チョコは健康によい?・・・一方で、砂糖・甘み飲料税提案の動き

この種の疫学調査って・・・どうもすんなり信じがたいのだが・・・

チョコレート全く食べない対照に比べ、多変量補正ハザード比 月1回未満 0.73(95%信頼区間 0.41-1.31)、週1回まで 0.56(0.32-0.99)、週2回以上 0.34(0.17-0.70)

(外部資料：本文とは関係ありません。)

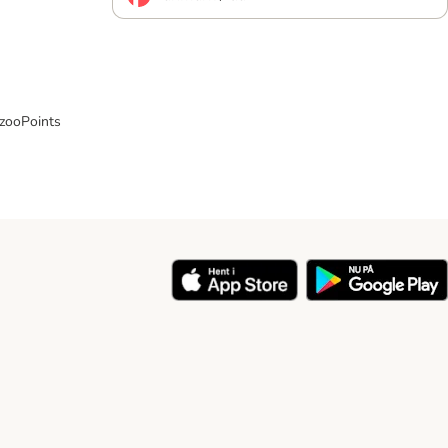
 zooPoints
y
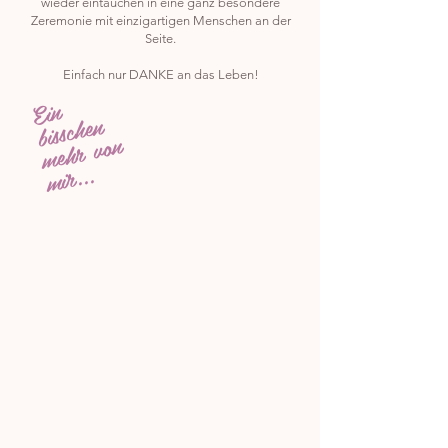
wieder eintauchen in eine ganz besondere
Zeremonie mit einzigartigen Menschen an der
Seite.
Einfach nur DANKE an das Leben!
Ein
bisschen
mehr von
mir...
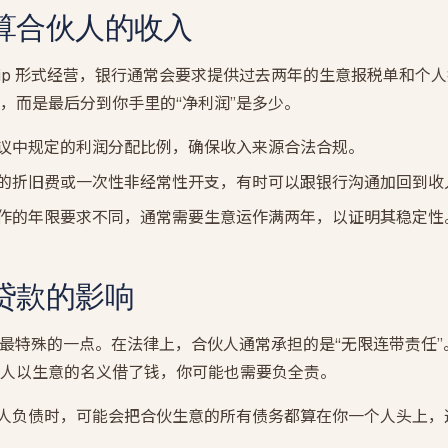
算合伙人的收入
ership 形式经营，银行通常会要求提供过去两年的生意报税单和
，而是最后分到你手里的“净利润”是多少。
议中规定的利润分配比例，确保收入来源合法合规。
的折旧费或一次性非经常性开支，有时可以跟银行沟通加回到收
作的年限要求不同，通常需要生意运作满两年，以证明其稳定性
贷款的影响
hip 结构最特殊的一点。在法律上，合伙人通常承担的是“无限连带责
人以生意的名义借了钱，你可能也需要负全责。
人负债时，可能会把合伙生意的所有债务都算在你一个人头上，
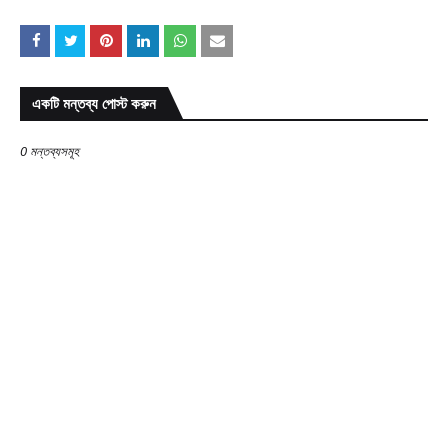
একটি মন্তব্য পোস্ট করুন
0 মন্তব্যসমূহ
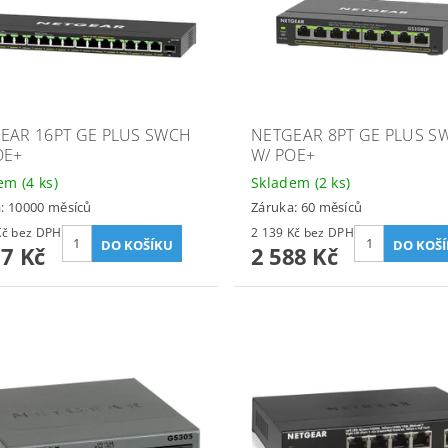
EAR 16PT GE PLUS SWCH
NETGEAR 8PT GE PLUS S
OE+
W/ POE+
dem
(4 ks)
Skladem
(2 ks)
: 10000 měsíců
Záruka: 60 měsíců
5 221 Kč bez DPH
2 139 Kč bez DPH
17 Kč
2 588 Kč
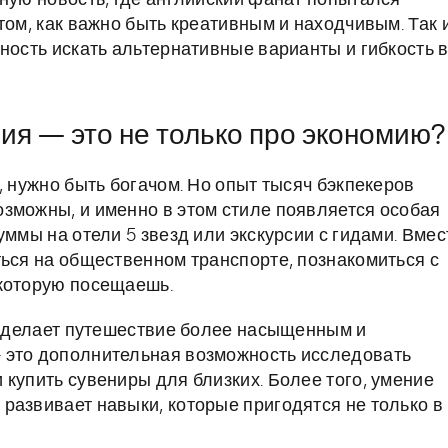
вную новость, где английский фанат попытался
том, как важно быть креативным и находчивым. Так 
ность искать альтернативные варианты и гибкость 
я — это не только про экономию?
, нужно быть богачом. Но опыт тысяч бэкпекеров
зможны, и именно в этом стиле появляется особая
уммы на отели 5 звезд или экскурсии с гидами. Вмес
ться на общественном транспорте, познакомиться с
 которую посещаешь.
 и делает путешествие более насыщенным и
 это дополнительная возможность исследовать
купить сувениры для близких. Более того, умение
развивает навыки, которые пригодятся не только в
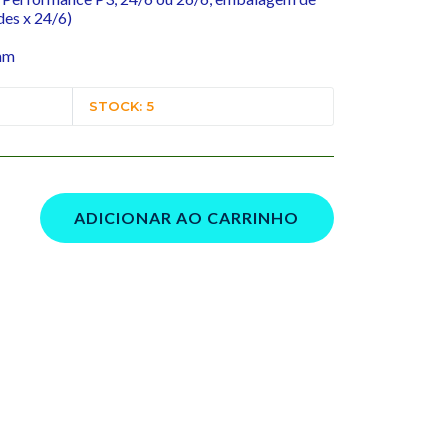
des x 24/6)
mm
STOCK: 5
ADICIONAR AO CARRINHO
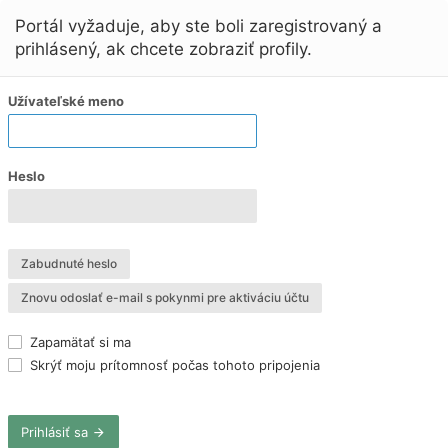
Portál vyžaduje, aby ste boli zaregistrovaný a
prihlásený, ak chcete zobraziť profily.
Užívateľské meno
Heslo
Zabudnuté heslo
Znovu odoslať e-mail s pokynmi pre aktiváciu účtu
Zapamätať si ma
Skrýť moju prítomnosť počas tohoto pripojenia
Prihlásiť sa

チョコレート摂食量と、総死亡率・非致死的アウトカムの、負の、弱い相関が見られた。
逆に、他のスウィーツは心臓・総死亡率と関連が少なかった。



Chocolate consumption and mortality following a first acute myocardial infarction: the Stockholm Heart Epidemiology Program
Journal of Internal Medicine


こういう一方で、シュガーの消費量を無理矢理少なくしようとする、動きがある。

2007年、サンフランシスコ市長が“甘み飲料”税提案(http://www.nytimes.com/2007/12/18/us/18soda.html
2009年、ニューヨークでも(http://www.nytimes.com/2009/04/09/health/09soda.html?hpw)、“one-penny-per-ounce excise tax on sugared beverages”という提案がある


Ounces of Prevention — The Public Policy Case for Taxes on Sugared Beverages
N Engl J Med. April 8, 2009 (10.1056/NEJMp0902392)
1977-1978年:70 1994-96年:141 1990-2000年:19 (daily caloric intake from sugar-sweetened drinks in the US)と増加

たばこ税は消費抑制に効果的であり、データではソーダ消費も値段あがるたび消費が下がっている。
Yale大学の研究ではプライスが10%あがる毎に7.8%消費が少なくなると試算
炭酸飲料6.8%値段が上がれば7.8%売り上げが落ち、コカコーラは12%値段が下がれば14.6%売り上げが落ちるなどの試算がある。



台湾でのたばこ値上げが、密輸たばこにより阻害されているというニュースがあったが、有効性はどうのなのだろう?・・・日本では、この”甘み税”報道されているのだろうか?・・・私の目や耳には、ニュース報道が届いていない。